- **THE TASK**
Entries follow. Return each line that contains the word "GRAFTING".

**********

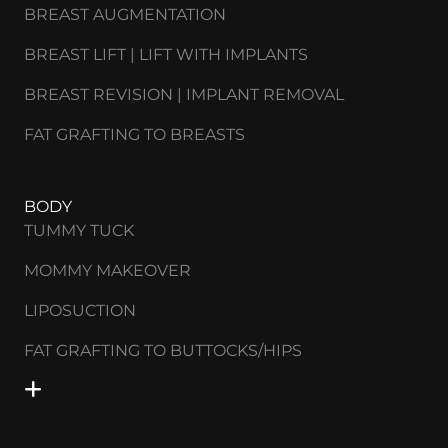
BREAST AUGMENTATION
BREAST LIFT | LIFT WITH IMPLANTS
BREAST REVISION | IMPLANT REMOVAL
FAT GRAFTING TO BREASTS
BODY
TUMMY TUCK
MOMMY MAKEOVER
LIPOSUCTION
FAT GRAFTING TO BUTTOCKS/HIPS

**********

- **RESULT**
FAT GRAFTING TO BREASTS
FAT GRAFTING TO BUTTOCKS/HIPS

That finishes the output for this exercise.